Suicide: Men

(asked on 27th November 2025) - View Source

Question to the Department of Health and Social Care:

To ask the Secretary of State for Health and Social Care, what steps he is taking to expand early intervention and targeted mental health support for men at risk of suicide in West Dorset.


Answered by
Zubir Ahmed Portrait
Zubir Ahmed
Parliamentary Under-Secretary (Department of Health and Social Care)
This question was answered on 3rd December 2025

The 10-Year Health Plan sets out ambitious plans to boost mental health support across the country, including in rural constituencies such as West Dorset. This includes transforming mental health services into 24/7 neighbourhood mental health centres, improving assertive outreach, expanding talking therapies, and giving patients better access to 24/7 support directly through the NHS App.

We are expanding NHS Talking Therapies so that 915,000 people, including men, complete a course of treatment by March 2029, with improved effectiveness and quality of services. We will also expand individual placement and support for severe mental illness so that 73,500 people receive access by March 2028.

The Suicide Prevention Strategy for England, published in 2023, identifies middle aged men as a priority group for targeted and tailored support at a national level. The strategy also identifies key risk factors for suicide, providing an opportunity for effective early intervention. One of the key visions of the strategy is to reduce the stigma surrounding suicide and mental health, so that people feel able to seek help through the routes that work best for them.
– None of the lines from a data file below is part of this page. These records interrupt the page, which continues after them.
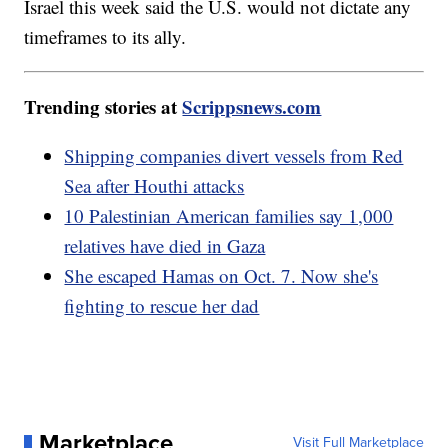
Israel this week said the U.S. would not dictate any
timeframes to its ally.
Trending stories at
Scrippsnews.com
Shipping companies divert vessels from Red
Sea after Houthi attacks
10 Palestinian American families say 1,000
relatives have died in Gaza
She escaped Hamas on Oct. 7. Now she's
fighting to rescue her dad
Marketplace
Visit Full Marketplace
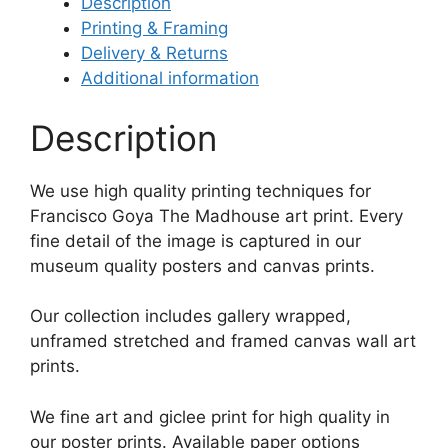
Description
Printing & Framing
Delivery & Returns
Additional information
Description
We use high quality printing techniques for
Francisco Goya The Madhouse art print. Every
fine detail of the image is captured in our
museum quality posters and canvas prints.
Our collection includes gallery wrapped,
unframed stretched and framed canvas wall art
prints.
We fine art and giclee print for high quality in
our poster prints. Available paper options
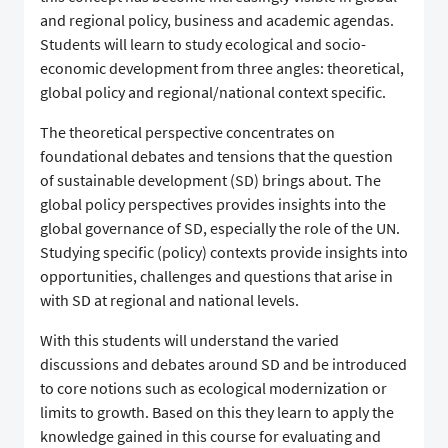
and regional policy, business and academic agendas.
Students will learn to study ecological and socio-
economic development from three angles: theoretical,
global policy and regional/national context specific.
The theoretical perspective concentrates on
foundational debates and tensions that the question
of sustainable development (SD) brings about. The
global policy perspectives provides insights into the
global governance of SD, especially the role of the UN.
Studying specific (policy) contexts provide insights into
opportunities, challenges and questions that arise in
with SD at regional and national levels.
With this students will understand the varied
discussions and debates around SD and be introduced
to core notions such as ecological modernization or
limits to growth. Based on this they learn to apply the
knowledge gained in this course for evaluating and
This includes raising awareness that no suicide is inevitable.

On 19 November, to coincide with International Men’s Health Day, we published the Men’s Health Strategy. The strategy includes tangible actions to improve access to healthcare, provide the right support to enable men to make healthier choices, develop healthy living and working conditions, foster strong social, community and family networks, and address societal norms. It also considers how to prevent and tackle the biggest health problems affecting men of all ages, which include mental health and suicide prevention, respiratory illness, prostate cancer, and heart disease.

Through the Men’s Health Strategy, we are launching a groundbreaking partnership with the Premier League to tackle male suicide and improve mental health literacy, by embedding health messaging into the matchday experience.

We also announced the Suicide Prevention Support Pathfinders programme for middle-aged men. This program will invest up to £3.6 million over three years in areas of England where middle-aged men are at most risk of taking their own lives and will tackle the barriers that they face in seeking support.